EXERCISE DATA –
________________________

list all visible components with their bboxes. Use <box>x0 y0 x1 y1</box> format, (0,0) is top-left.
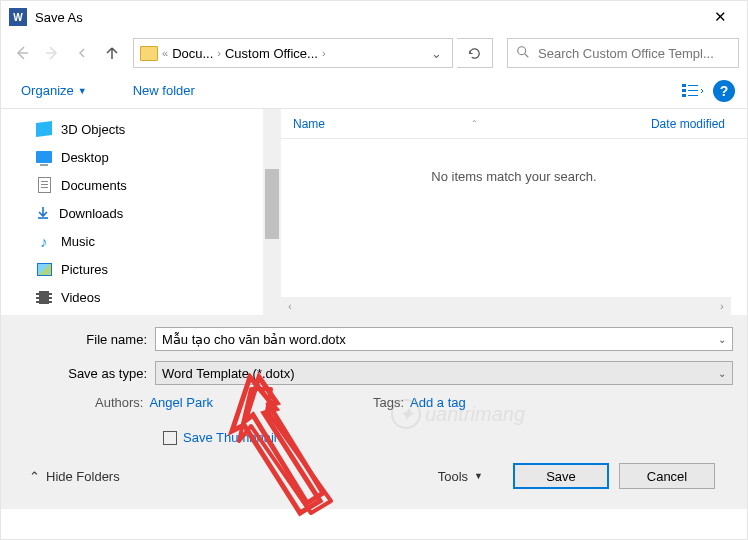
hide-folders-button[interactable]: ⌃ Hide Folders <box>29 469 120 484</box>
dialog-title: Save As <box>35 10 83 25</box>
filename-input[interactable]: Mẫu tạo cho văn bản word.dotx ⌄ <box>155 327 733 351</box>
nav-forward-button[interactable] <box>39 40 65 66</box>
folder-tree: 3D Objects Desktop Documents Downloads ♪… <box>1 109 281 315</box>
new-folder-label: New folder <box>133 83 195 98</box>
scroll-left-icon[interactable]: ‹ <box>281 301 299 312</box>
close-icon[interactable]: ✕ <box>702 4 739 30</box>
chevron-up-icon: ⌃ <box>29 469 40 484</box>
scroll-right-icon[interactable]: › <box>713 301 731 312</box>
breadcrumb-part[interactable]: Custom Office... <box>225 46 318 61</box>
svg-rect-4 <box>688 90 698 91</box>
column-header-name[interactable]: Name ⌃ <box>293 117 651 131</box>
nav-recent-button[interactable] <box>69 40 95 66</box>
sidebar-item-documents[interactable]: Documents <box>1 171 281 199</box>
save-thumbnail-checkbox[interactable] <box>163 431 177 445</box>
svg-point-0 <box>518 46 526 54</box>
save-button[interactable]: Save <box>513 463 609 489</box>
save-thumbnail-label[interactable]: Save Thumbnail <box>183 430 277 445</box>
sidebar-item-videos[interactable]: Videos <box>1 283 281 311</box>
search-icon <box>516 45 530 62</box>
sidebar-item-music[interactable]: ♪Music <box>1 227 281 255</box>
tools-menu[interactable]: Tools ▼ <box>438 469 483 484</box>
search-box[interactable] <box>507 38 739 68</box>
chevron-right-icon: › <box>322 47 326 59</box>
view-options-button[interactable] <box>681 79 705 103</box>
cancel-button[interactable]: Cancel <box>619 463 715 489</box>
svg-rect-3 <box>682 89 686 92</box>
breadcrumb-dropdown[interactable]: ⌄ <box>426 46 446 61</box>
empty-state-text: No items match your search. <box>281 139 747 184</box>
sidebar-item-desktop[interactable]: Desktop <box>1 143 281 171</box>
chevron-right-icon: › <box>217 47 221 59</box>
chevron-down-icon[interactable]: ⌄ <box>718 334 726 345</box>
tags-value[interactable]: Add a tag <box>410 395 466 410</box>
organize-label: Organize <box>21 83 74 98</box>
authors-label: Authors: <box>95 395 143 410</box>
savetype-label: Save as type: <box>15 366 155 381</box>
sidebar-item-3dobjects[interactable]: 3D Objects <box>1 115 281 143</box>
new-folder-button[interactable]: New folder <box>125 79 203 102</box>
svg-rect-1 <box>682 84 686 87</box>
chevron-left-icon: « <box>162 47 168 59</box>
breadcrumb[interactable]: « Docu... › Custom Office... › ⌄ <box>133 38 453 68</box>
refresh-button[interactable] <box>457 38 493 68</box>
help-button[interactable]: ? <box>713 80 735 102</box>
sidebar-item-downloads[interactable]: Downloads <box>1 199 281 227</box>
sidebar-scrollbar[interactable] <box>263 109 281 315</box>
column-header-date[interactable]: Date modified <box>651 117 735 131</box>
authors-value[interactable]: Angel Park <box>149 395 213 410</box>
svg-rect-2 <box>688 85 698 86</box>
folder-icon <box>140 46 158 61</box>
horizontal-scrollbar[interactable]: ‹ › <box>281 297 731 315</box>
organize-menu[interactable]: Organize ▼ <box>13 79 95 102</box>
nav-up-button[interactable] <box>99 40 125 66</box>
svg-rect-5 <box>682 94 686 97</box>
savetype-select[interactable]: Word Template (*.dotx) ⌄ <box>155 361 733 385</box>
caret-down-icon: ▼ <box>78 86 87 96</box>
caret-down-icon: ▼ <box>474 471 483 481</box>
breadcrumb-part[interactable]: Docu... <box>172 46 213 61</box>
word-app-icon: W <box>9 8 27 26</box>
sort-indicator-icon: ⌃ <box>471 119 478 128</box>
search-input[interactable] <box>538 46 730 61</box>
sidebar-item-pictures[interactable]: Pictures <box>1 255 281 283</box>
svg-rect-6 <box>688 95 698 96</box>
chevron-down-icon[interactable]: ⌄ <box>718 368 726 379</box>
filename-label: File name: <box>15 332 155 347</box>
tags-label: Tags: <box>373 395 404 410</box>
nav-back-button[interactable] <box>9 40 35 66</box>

________________________

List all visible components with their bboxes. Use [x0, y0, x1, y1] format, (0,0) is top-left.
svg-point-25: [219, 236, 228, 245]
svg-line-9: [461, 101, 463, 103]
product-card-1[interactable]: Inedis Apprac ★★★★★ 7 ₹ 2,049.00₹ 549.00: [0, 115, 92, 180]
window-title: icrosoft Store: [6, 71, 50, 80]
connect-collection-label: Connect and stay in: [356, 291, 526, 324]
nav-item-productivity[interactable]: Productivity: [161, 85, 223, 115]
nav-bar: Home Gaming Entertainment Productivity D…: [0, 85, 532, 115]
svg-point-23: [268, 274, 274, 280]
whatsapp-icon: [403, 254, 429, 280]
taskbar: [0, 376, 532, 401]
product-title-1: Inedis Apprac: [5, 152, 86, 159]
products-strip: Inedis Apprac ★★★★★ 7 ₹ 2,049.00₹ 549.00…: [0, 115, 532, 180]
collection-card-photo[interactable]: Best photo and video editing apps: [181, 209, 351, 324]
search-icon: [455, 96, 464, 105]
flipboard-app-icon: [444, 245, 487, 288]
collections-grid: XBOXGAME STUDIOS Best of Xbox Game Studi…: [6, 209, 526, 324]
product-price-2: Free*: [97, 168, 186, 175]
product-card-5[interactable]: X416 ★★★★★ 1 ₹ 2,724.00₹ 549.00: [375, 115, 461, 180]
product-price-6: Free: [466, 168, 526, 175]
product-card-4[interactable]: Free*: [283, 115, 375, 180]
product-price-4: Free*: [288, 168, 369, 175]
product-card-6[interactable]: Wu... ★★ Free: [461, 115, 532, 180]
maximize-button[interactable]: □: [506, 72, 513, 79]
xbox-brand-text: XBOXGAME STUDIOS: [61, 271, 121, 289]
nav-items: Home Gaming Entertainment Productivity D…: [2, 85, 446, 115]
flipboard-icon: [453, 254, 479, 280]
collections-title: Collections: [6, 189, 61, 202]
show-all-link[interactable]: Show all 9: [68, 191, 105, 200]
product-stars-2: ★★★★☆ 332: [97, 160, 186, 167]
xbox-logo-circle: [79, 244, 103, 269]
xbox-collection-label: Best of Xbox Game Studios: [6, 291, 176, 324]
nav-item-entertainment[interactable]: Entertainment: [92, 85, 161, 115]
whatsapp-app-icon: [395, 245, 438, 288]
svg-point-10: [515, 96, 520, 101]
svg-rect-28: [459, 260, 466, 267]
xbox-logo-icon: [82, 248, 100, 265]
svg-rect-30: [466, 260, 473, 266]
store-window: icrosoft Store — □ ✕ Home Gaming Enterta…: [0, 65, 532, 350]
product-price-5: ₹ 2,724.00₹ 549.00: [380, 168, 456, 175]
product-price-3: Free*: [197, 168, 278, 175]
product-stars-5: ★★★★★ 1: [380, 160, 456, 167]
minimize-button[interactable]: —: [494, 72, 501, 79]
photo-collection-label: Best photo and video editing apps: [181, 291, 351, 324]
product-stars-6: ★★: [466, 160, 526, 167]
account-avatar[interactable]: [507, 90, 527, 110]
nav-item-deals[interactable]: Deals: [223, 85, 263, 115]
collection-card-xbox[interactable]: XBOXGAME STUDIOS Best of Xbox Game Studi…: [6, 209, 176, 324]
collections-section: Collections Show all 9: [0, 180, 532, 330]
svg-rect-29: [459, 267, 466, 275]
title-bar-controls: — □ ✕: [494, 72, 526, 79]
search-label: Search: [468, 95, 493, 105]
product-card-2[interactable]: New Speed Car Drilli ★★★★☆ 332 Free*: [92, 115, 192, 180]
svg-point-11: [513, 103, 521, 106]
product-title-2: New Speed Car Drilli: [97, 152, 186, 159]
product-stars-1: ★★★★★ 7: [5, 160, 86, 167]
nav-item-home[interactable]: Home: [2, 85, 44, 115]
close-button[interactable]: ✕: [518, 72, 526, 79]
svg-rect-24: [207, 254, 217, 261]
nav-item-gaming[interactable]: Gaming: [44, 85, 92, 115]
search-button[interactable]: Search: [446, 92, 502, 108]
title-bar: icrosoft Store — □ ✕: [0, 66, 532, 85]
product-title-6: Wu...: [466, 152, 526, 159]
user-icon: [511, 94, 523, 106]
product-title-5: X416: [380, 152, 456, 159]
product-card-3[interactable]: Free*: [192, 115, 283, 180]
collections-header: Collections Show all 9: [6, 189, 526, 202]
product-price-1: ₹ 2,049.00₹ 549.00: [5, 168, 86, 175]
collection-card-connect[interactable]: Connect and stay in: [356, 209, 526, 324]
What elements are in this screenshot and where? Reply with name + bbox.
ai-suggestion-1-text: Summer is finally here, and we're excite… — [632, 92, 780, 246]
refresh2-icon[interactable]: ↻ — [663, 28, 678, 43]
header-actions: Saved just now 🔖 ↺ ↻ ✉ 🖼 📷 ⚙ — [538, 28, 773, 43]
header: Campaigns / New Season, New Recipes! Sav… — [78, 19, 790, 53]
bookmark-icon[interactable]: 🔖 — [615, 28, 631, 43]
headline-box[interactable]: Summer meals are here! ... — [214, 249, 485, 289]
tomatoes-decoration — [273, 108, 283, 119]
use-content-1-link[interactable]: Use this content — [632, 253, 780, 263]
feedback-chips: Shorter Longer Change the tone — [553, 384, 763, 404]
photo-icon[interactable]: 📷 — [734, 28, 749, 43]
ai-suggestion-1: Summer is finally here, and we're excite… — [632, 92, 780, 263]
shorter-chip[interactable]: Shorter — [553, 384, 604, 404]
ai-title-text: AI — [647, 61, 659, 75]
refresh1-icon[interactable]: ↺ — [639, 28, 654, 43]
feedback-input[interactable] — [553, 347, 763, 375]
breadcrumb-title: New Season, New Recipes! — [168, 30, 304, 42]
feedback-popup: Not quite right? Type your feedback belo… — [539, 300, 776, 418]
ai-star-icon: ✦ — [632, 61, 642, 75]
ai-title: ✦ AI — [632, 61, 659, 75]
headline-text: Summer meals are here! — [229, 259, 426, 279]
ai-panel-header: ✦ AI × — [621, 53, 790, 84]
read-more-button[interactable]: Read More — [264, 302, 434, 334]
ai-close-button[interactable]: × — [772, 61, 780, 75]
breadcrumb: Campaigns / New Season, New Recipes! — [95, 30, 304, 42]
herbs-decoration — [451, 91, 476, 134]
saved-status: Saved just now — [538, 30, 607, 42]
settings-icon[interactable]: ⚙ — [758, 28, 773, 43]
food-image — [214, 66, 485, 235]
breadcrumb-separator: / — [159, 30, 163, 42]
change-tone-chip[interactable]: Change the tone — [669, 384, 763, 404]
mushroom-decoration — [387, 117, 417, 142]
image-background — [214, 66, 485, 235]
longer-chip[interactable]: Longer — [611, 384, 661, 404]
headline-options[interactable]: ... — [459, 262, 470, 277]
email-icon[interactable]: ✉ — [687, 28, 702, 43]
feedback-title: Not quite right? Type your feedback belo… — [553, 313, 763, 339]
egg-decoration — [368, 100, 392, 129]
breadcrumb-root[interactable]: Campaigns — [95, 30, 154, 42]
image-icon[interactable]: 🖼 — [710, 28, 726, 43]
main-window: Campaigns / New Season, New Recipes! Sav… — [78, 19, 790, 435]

________________________

In the entries above, find each line with "flipboard" and copy it.

flipboard-app-icon: [444, 245, 487, 288]
flipboard-icon: [453, 254, 479, 280]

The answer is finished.